→ **WHAT TO DO**: Please give the number of lines in the listing that include the word "synon", with no other words.

(DATA FOR REVIEW Opens)

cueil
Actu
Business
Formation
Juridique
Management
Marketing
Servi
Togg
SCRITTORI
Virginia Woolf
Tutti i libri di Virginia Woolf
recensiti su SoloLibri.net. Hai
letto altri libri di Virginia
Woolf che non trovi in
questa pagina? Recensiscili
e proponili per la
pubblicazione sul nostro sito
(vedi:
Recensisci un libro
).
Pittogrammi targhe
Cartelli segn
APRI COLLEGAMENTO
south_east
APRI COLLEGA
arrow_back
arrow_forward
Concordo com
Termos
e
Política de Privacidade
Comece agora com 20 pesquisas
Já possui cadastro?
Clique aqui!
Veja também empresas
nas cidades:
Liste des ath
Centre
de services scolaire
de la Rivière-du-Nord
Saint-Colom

(DATA FOR REVIEW Closes)
(DATA FOR REVIEW Opens)

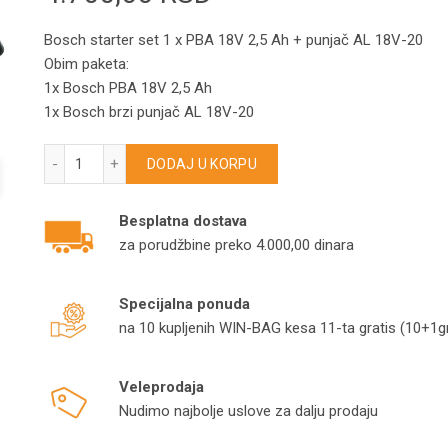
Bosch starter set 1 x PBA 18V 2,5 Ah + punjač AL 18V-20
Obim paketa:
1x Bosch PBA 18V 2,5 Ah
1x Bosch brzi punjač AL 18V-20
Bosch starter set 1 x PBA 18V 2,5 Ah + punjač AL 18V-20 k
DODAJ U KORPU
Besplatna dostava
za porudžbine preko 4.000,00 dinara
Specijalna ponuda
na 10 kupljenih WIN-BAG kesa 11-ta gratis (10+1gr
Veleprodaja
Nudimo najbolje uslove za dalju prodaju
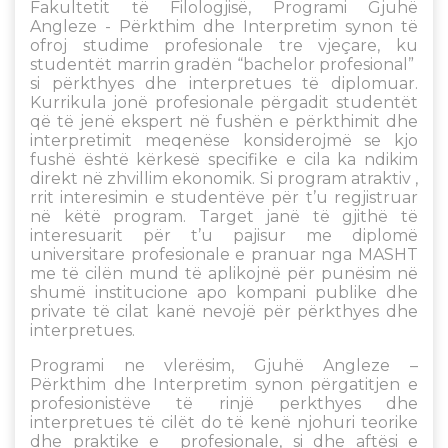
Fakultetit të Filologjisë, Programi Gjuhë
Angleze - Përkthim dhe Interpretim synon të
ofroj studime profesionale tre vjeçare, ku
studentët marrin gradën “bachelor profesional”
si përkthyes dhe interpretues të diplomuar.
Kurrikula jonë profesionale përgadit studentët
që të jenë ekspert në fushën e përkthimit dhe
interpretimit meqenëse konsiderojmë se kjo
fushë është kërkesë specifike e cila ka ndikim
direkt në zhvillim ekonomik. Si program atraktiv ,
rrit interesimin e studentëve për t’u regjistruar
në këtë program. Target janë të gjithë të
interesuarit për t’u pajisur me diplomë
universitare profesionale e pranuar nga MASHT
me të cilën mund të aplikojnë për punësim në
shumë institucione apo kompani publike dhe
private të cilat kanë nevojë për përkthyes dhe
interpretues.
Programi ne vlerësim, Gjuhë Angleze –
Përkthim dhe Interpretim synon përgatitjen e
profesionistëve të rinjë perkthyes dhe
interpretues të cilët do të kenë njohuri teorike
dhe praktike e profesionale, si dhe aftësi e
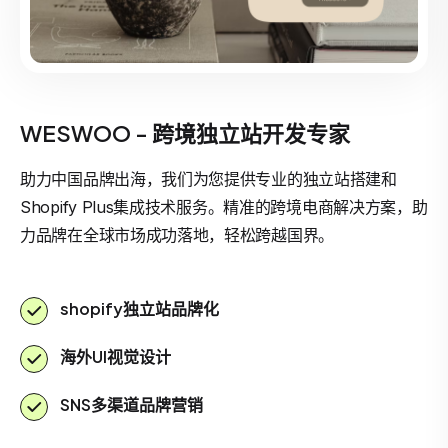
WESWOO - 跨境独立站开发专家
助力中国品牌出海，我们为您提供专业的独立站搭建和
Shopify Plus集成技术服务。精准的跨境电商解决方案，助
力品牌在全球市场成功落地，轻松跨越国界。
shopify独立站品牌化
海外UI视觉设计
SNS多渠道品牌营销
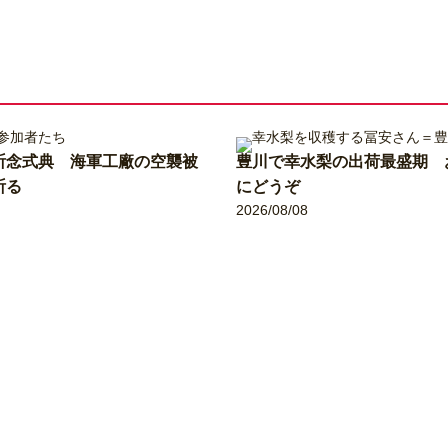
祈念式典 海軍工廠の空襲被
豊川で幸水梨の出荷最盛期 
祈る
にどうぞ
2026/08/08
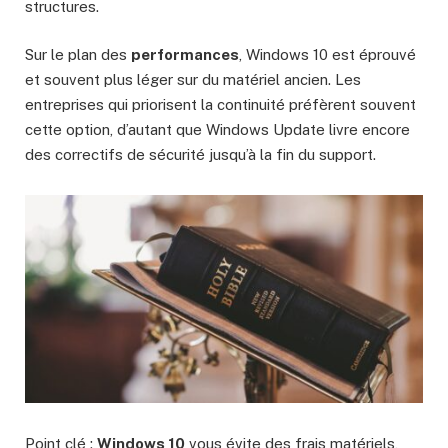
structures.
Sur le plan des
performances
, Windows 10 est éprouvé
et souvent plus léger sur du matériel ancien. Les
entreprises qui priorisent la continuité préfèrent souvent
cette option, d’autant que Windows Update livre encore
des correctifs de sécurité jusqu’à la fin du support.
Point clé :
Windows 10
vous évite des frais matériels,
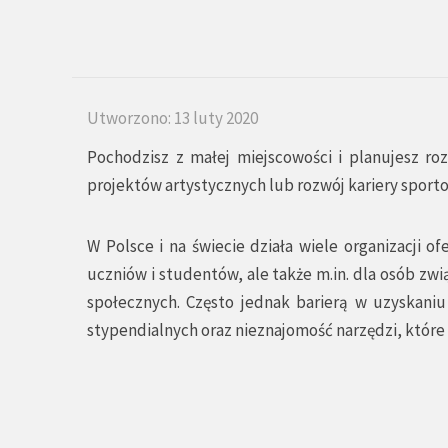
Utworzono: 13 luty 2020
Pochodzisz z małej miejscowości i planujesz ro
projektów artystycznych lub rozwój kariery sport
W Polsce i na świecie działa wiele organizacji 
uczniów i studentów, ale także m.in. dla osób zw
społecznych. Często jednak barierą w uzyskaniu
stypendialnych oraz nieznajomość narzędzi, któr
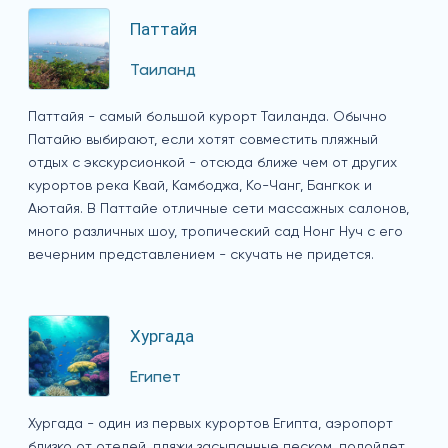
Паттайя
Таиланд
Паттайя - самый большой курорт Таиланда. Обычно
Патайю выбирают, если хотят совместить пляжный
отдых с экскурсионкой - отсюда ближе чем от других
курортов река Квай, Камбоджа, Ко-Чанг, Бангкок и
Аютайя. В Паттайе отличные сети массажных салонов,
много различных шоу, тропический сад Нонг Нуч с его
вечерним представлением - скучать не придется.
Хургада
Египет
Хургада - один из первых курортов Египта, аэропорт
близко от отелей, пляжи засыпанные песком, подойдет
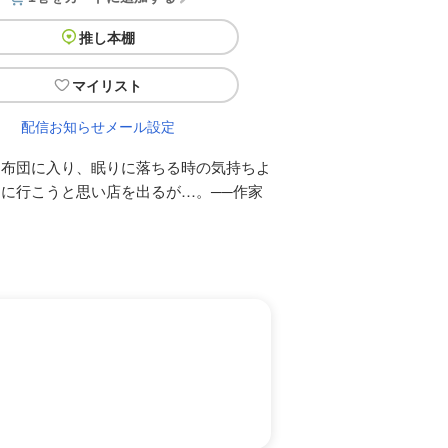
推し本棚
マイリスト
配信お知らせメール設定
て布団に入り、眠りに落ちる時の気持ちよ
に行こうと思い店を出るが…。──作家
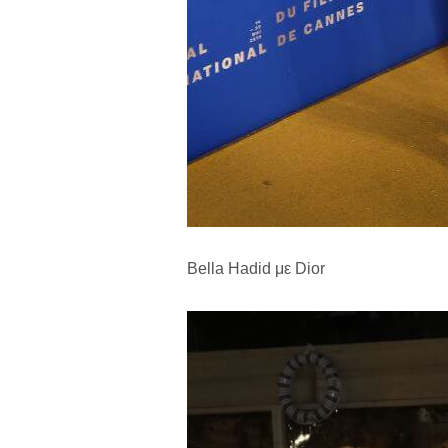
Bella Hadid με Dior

(DATA FOR REVIEW Closes)

→ **EXERCISE RESULT**: 2